Empowering our Members for wildlife risk management
The OIE wildlife framework outlines solutions for more effective monitoring and early detection systems. Surveillance in wildlife must be considered just as important as surveillance in domestic animals. If the risks are detected at their wildlife source, intervention strategies can be timely carried out, reducing the risk of disease spread to other animals or people. Monitoring wildlife health can also provide key insights to identify and predict critical environmental health threats. By building on the existing network of reference laboratories and improving coordination between partners, the OIE is helping develop more rapid and effective diagnosis processes.
The OIE also highly encourages Members to notify diseases specific for wild animals through the WAHIS-Wild interface.

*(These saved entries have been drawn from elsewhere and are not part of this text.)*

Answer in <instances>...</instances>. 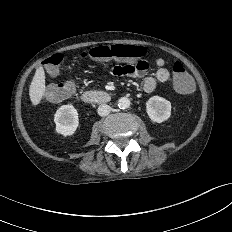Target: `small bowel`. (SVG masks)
<instances>
[{
	"label": "small bowel",
	"mask_w": 232,
	"mask_h": 232,
	"mask_svg": "<svg viewBox=\"0 0 232 232\" xmlns=\"http://www.w3.org/2000/svg\"><path fill=\"white\" fill-rule=\"evenodd\" d=\"M157 66V71L154 76L145 75L149 64L146 60H142L137 65H125V66H115L111 68L110 74L113 76H132V77H143V91L145 93H152L158 82L163 83L169 80L170 72L165 67V60L162 57H158L155 60ZM50 75L52 77L56 76Z\"/></svg>",
	"instance_id": "1"
}]
</instances>
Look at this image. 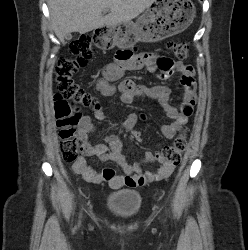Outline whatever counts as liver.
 Listing matches in <instances>:
<instances>
[{
  "label": "liver",
  "mask_w": 248,
  "mask_h": 250,
  "mask_svg": "<svg viewBox=\"0 0 248 250\" xmlns=\"http://www.w3.org/2000/svg\"><path fill=\"white\" fill-rule=\"evenodd\" d=\"M156 0H48L51 22L63 43L67 34L87 33L93 29L131 21ZM104 10H110L106 16Z\"/></svg>",
  "instance_id": "obj_1"
}]
</instances>
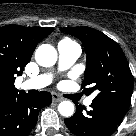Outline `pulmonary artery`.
I'll list each match as a JSON object with an SVG mask.
<instances>
[{
    "label": "pulmonary artery",
    "instance_id": "pulmonary-artery-1",
    "mask_svg": "<svg viewBox=\"0 0 136 136\" xmlns=\"http://www.w3.org/2000/svg\"><path fill=\"white\" fill-rule=\"evenodd\" d=\"M59 54V67L61 69H67L78 59L81 54L80 46L71 40H62L58 43ZM52 81V76L44 74L35 78L26 80L22 83L21 87L24 90L29 89H41L49 85ZM93 97H89L85 100L86 105H91Z\"/></svg>",
    "mask_w": 136,
    "mask_h": 136
}]
</instances>
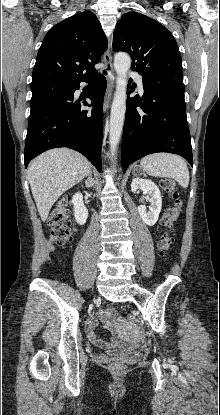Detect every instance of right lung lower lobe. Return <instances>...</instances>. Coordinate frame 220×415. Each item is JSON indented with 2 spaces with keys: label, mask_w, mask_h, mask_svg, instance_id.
<instances>
[{
  "label": "right lung lower lobe",
  "mask_w": 220,
  "mask_h": 415,
  "mask_svg": "<svg viewBox=\"0 0 220 415\" xmlns=\"http://www.w3.org/2000/svg\"><path fill=\"white\" fill-rule=\"evenodd\" d=\"M72 84L64 95L31 107L28 131L25 141L24 163L29 162L42 152L68 147L82 153L100 172L102 145V109L106 90V79L98 74L87 97L91 100L93 110H81V106H89L84 100L74 99L75 90L80 82Z\"/></svg>",
  "instance_id": "obj_1"
}]
</instances>
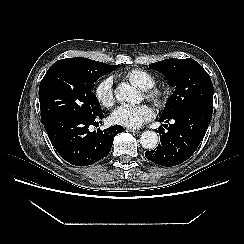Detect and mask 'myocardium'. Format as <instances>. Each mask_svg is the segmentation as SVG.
<instances>
[{
  "instance_id": "myocardium-1",
  "label": "myocardium",
  "mask_w": 244,
  "mask_h": 244,
  "mask_svg": "<svg viewBox=\"0 0 244 244\" xmlns=\"http://www.w3.org/2000/svg\"><path fill=\"white\" fill-rule=\"evenodd\" d=\"M146 97L156 105H160L164 101L165 93L160 89H150L146 92Z\"/></svg>"
}]
</instances>
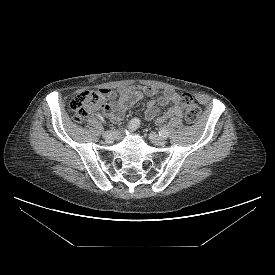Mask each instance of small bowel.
Instances as JSON below:
<instances>
[{
	"label": "small bowel",
	"instance_id": "1",
	"mask_svg": "<svg viewBox=\"0 0 275 275\" xmlns=\"http://www.w3.org/2000/svg\"><path fill=\"white\" fill-rule=\"evenodd\" d=\"M100 92L108 100L103 112L113 121L119 122L123 115L138 101L157 95V98L147 102L145 118L162 123L181 118L182 101L181 95L173 89L166 88L158 91L149 86H121L117 91L101 89ZM168 106V109L160 114L159 108Z\"/></svg>",
	"mask_w": 275,
	"mask_h": 275
}]
</instances>
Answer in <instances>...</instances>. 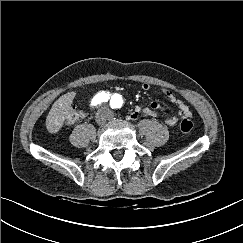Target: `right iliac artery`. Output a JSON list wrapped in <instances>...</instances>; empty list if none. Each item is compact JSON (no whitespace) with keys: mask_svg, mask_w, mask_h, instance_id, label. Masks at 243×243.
Here are the masks:
<instances>
[{"mask_svg":"<svg viewBox=\"0 0 243 243\" xmlns=\"http://www.w3.org/2000/svg\"><path fill=\"white\" fill-rule=\"evenodd\" d=\"M109 93L106 92H99L94 96V98L91 101L92 106H96L98 104H101L102 102H107L109 100Z\"/></svg>","mask_w":243,"mask_h":243,"instance_id":"right-iliac-artery-1","label":"right iliac artery"}]
</instances>
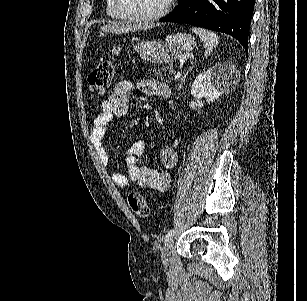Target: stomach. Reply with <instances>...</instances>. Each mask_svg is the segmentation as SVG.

By doing so, not only do countries help prevent their global impact, they also show that they have effective surveillance systems in place and that they are implementing a One Health approach by considering the whole ecosystem.
Case study: Managing the risk of Ebola in Africa
In response to the 2014-2016 Ebola outbreak, the OIE and its partners have been implementing the EBO-SURSY Project in West and Central Africa. Funded by the European Union until the end of 2023, its goal is to strengthen early detection systems for the Ebola virus as well as four other haemorrhagic fevers–five diseases that can spread from animals to humans.
The EBO-SURSY Project has been a valuable mechanism in the battle against new Ebola outbreaks through its promotion of a One Health approach. Actors from across different sectors, including conservationists, forestry services, national Veterinary Services, epidemiologists and data managers, were trained to rapidly react after the detection of dead or sick wild animals. During the project, the tracking and sampling of migrating bats, showed how the animals are capable of transmitting pathogens across long distances, and could help predict future outbreaks.
Furthermore, the strengthened diagnostic capacity in laboratory workers who were trained through the project helped countries, like the Republic of Guinea, respond more effectively to the COVID-19 pandemic. The country’s lab technicians and biologists, trained on state-of-the-art pathogen diagnostic techniques, are now able to signal potential outbreaks rapidly, be it to report cases of Ebola in animals, or COVID-19 in humans.
In the upcoming years, the project will expand its scope to research the dynamics of coronaviruses at the human-animal-ecosystem interface in West and Central Africa.